HOW TO COMPLETE THIS TASK. Would you retype the lines from the one that holds "Zahnaufhellung (392, 2461)" to the final line of the entries below, both ends included and exactly as written, but without pictures?

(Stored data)
········

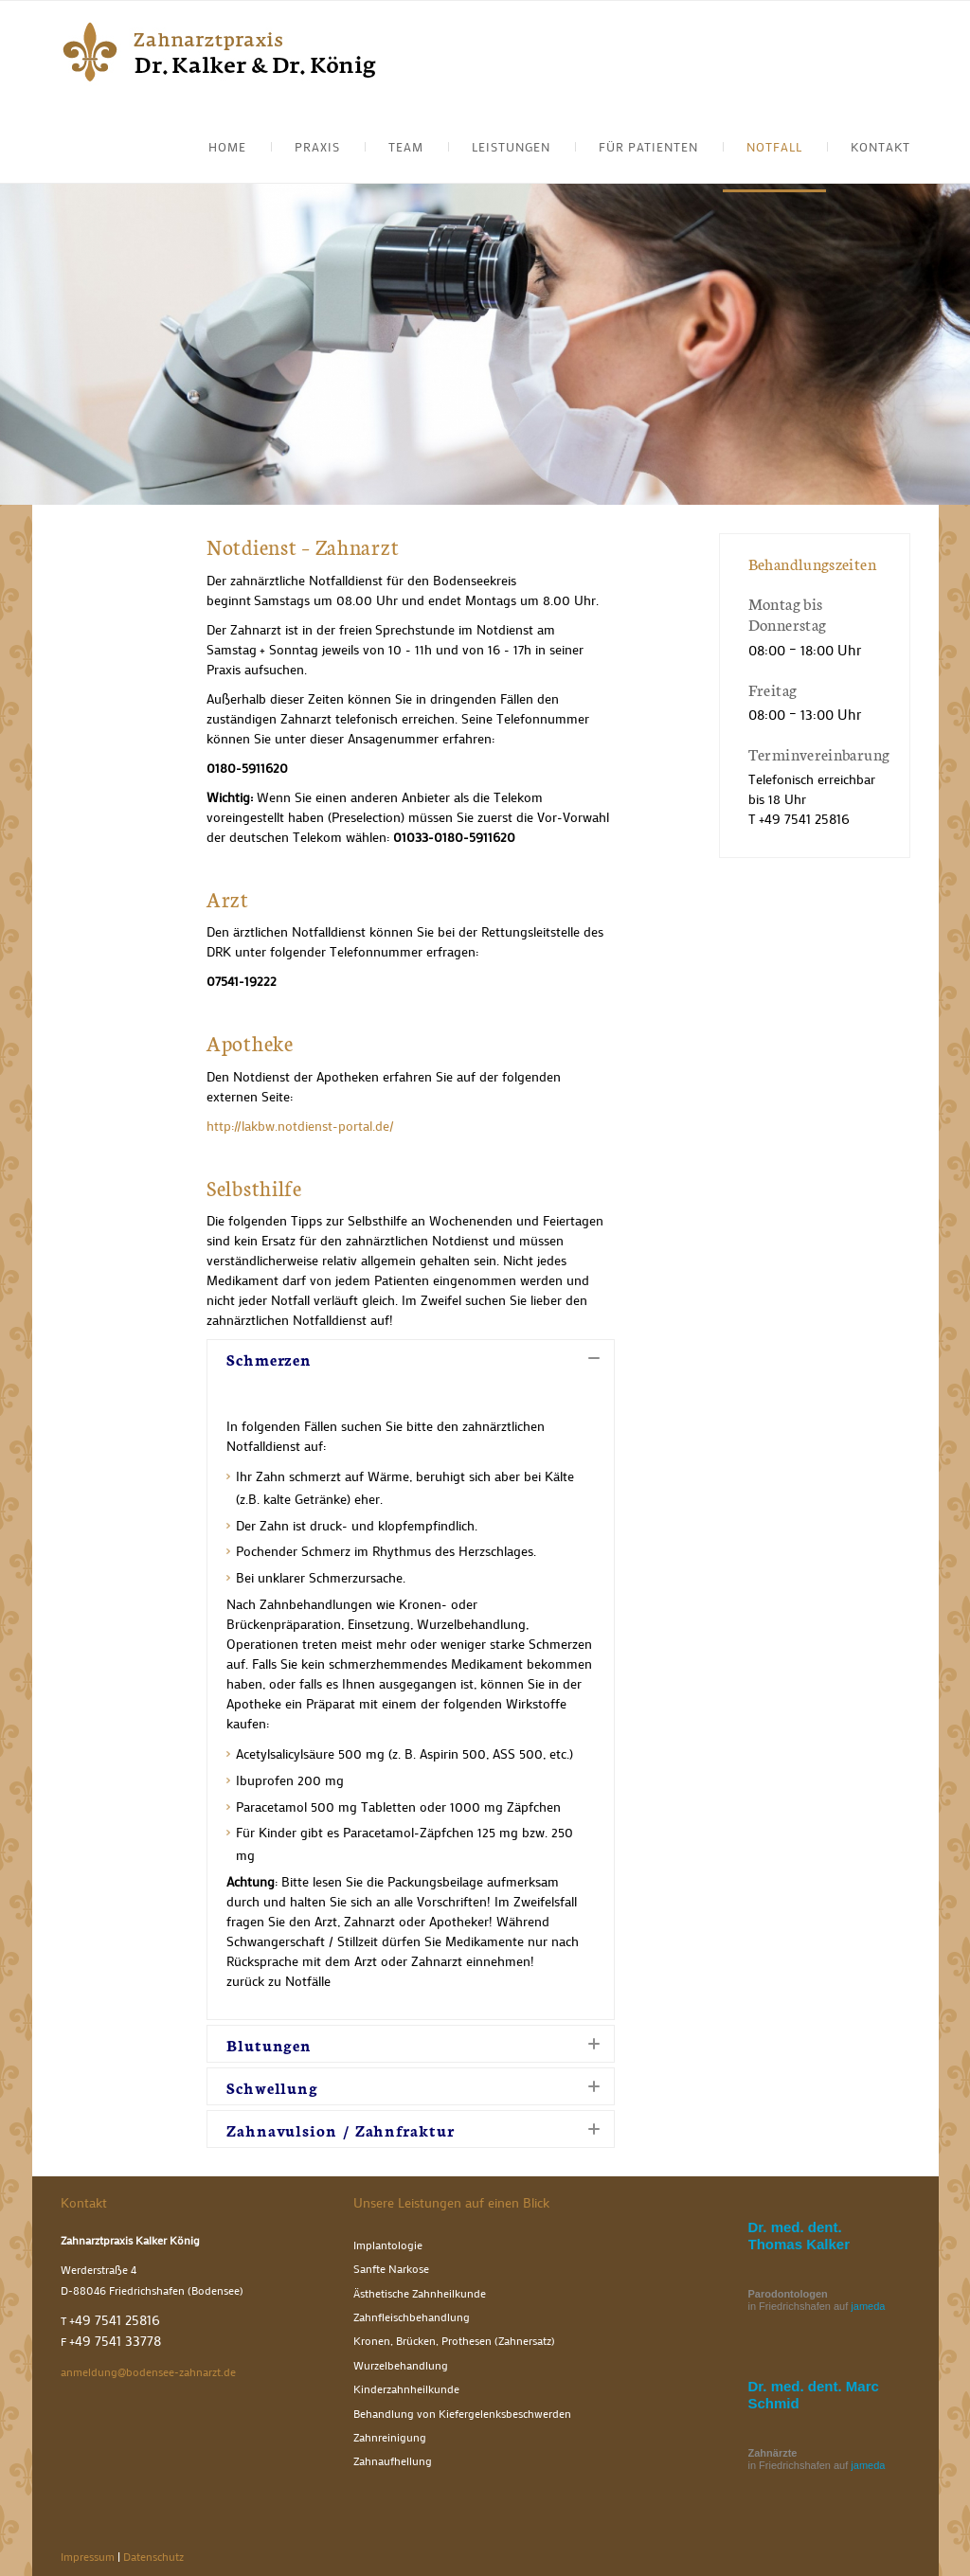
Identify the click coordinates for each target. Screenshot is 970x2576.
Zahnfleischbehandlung (411, 2317)
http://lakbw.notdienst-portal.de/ (300, 1126)
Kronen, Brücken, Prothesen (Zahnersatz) (454, 2341)
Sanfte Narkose (391, 2269)
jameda (868, 2306)
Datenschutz (153, 2556)
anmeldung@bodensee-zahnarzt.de (148, 2372)
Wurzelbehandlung (400, 2365)
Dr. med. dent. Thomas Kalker (799, 2235)
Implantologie (387, 2245)
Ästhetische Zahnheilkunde (419, 2293)
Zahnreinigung (389, 2437)
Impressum (88, 2556)
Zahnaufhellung (392, 2461)
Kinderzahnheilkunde (406, 2389)
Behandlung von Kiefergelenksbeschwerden (462, 2413)
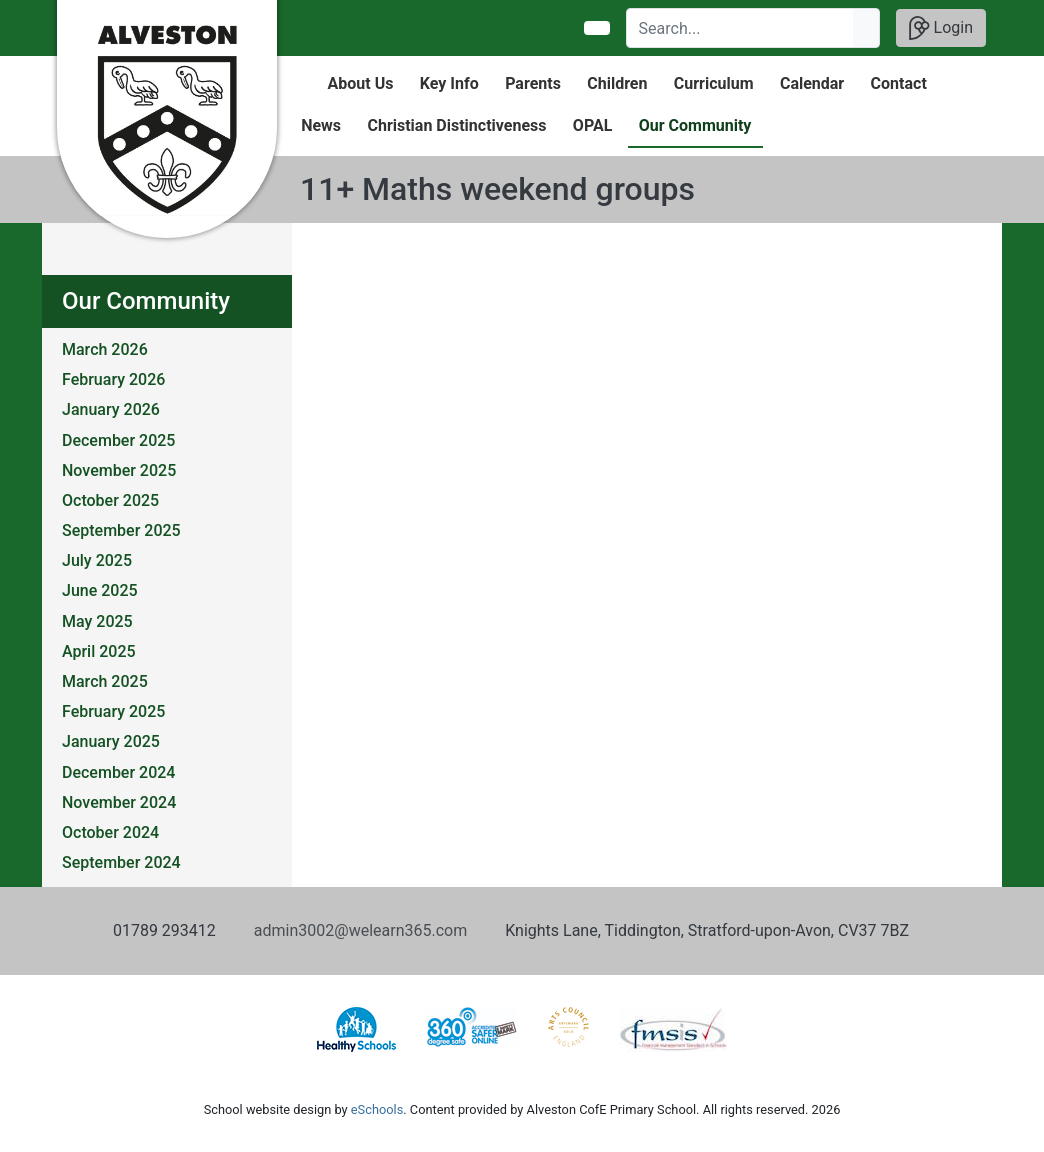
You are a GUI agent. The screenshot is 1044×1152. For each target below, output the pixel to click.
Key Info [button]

········

RESULT FOR THIS EXERCISE.
Zahnaufhellung (392, 2461)
Kinderzahnheilkunde (406, 2389)
Behandlung von Kiefergelenksbeschwerden (462, 2413)
You are a GUI agent. The screenshot is 1044×1152. For each target below, output the pixel to click.
Key Info [button]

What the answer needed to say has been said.